Collected data
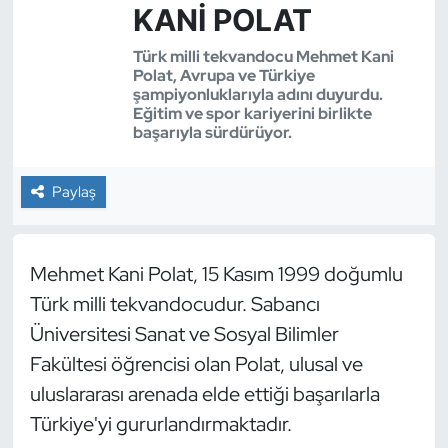
KANI POLAT
Bocce Bowling Dart
Türk milli tekvandocu Mehmet Kani
Polat, Avrupa ve Türkiye
Boks
şampiyonluklarıyla adını duyurdu.
Eğitim ve spor kariyerini birlikte
başarıyla sürdürüyor.
Briç
Buz Hokeyi
Paylaş
Buz Pateni
Mehmet Kani Polat, 15 Kasım 1999 doğumlu
Çim Hokeyi
Türk milli tekvandocudur. Sabancı
Üniversitesi Sanat ve Sosyal Bilimler
Cimnastik
Fakültesi öğrencisi olan Polat, ulusal ve
uluslararası arenada elde ettiği başarılarla
Curling
Türkiye'yi gururlandırmaktadır.​
Dağcılık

## [ACTION ITEM]
Tally the lines in the records above that contain the word "Mehmet", and give only that number.

## [RESULT OF THE EXERCISE]
2